Nothing but a number is wanted: the count of lines in the records below that include "Mils".
[[ RECORD SET, beginning ]]
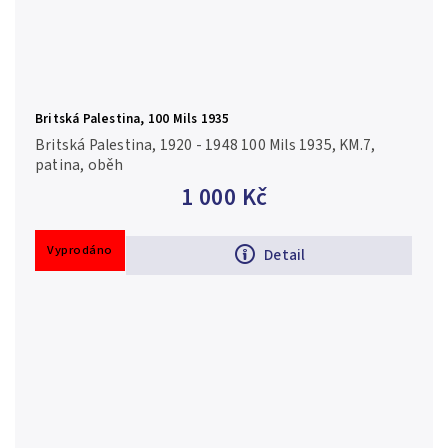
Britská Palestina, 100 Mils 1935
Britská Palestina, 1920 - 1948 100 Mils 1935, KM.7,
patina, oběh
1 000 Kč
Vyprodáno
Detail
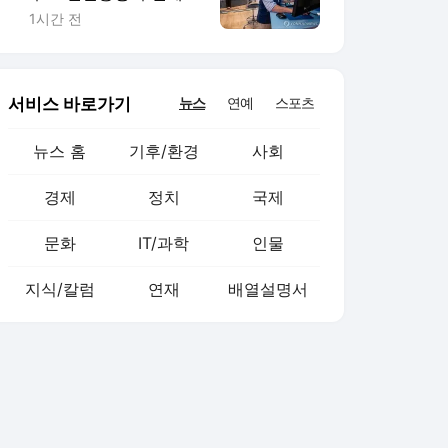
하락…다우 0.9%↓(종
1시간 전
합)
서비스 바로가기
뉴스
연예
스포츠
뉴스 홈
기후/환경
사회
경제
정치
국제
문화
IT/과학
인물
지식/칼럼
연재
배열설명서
[[ RECORD SET, end ]]
* [SOLUTION TO THIS EXERCISE]: 2